The Lieutenant Robert Hampton Gray Memorial was erected on January 5, 2021 on the front courtyard of the BC Aviation Museum, and dedicated on August 8, 2021. Six vintage aircraft flew overhead during the ceremony. The memorial honours the only B.C. pilot and the last Canadian to be awarded the Victoria Cross.

Gray was a member of the Royal Canadian Volunteer Reserve who was assigned to the Royal Navy’s Fleet Air Arm. Gray was killed during one of the last raids of the Pacific war as he conducted a successful attack on the Japanese destroyer Amakusa in Onagawa Bay, Japan.

The three granite pillars show Gray in uniform along with a grayscale painting of his final battle, painted by Canadian aviation artist Don Connolly. The five large steel maple leaves on the wall behind the monument represent the five aircraft carriers operating during Lieutenant Gray’s service, and the 42 smaller leaves represent Gray and his fellow Canadians who were killed while serving with the Royal Navy’s Fleet Air Arm.
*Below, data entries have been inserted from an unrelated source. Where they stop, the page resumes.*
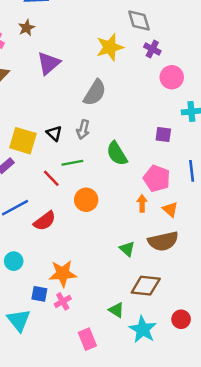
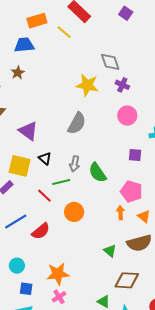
yellow star: (110, 47) -> (87, 85), turned 30
purple triangle: (49, 63) -> (28, 131), moved, turned -40
pink circle: (172, 77) -> (127, 116), moved
gray arrow: (83, 130) -> (75, 164), moved
blue square: (39, 294) -> (26, 289), moved

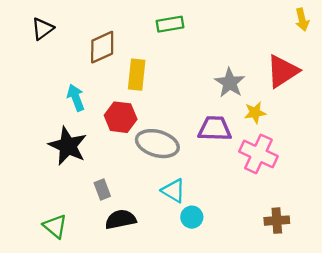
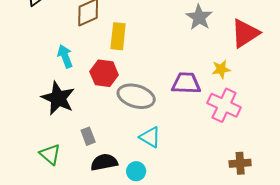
gray star: (230, 83) -> (199, 17), moved
cyan circle: (192, 217) -> (136, 171), moved
green triangle: (55, 226) -> (50, 154), moved

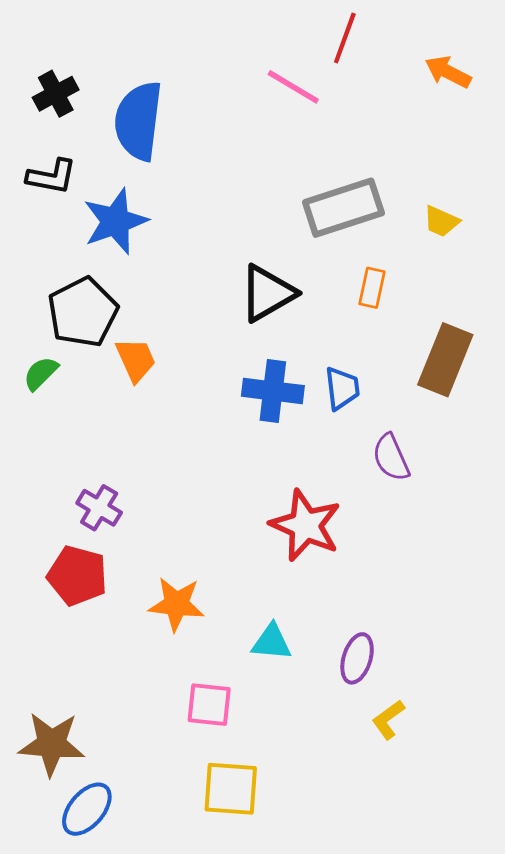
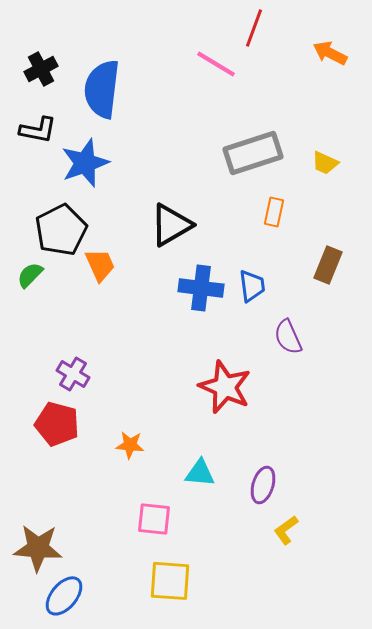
black triangle: (267, 293) -> (171, 225), moved
brown rectangle: (445, 360) -> (328, 265), size x0.7
orange star: (176, 604) -> (130, 445), size x0.7

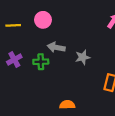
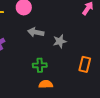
green cross: (41, 62) -> (40, 65), moved

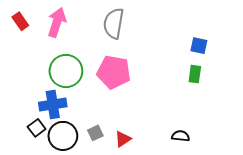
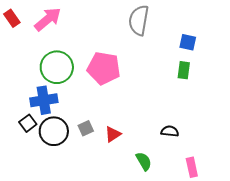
pink arrow: (57, 22) -> (48, 19), turned 32
gray semicircle: (114, 23) -> (139, 20), moved

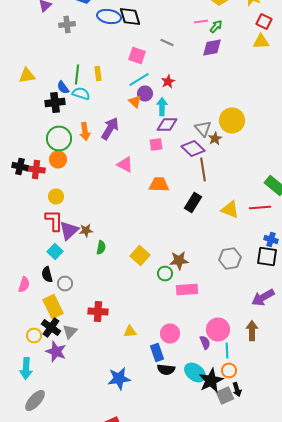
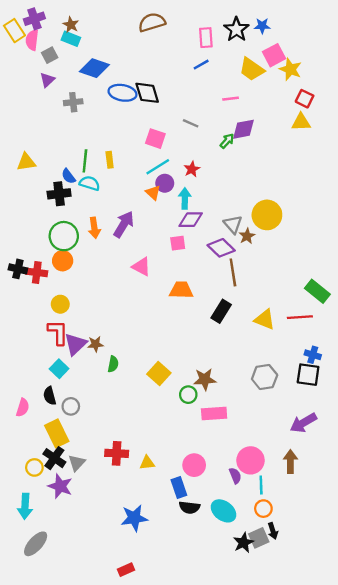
green arrow: (216, 26) -> (227, 141), moved
red cross: (98, 312) -> (117, 453), moved
black star: (211, 380) -> (243, 543), moved, size x0.7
Twyla Rusnak and Illarion Gallant of Rusnak Gallant Design Ltd. created the garden and backdrop for the memorial. The back is called the rose wall and is a place for people place roses for remembrance.

The Project Team for the memorial consisted of former members of the Royal Canadian Navy: Colonel Stanley Brygadyr (ret’d), Captain Terry Milne (ret’d), Lieutenant-Commander Gerry Pash (ret’d), and Master Seaman Joe Buczkowski (ret’d).

Monuments to Gray also exist in Halifax and in Onagawa. The latter is the only memorial in Japan dedicated to a member of a Foreign Service. The Royal Canadian Navy plans to name its sixth Arctic Offshore Patrol Ship after Gray.

The Aviation Museum was chosen as the site for this memorial to honour Gray as a native of B.C. and as a naval pilot. The local community also played a large role in planning and fundraising for the memorial.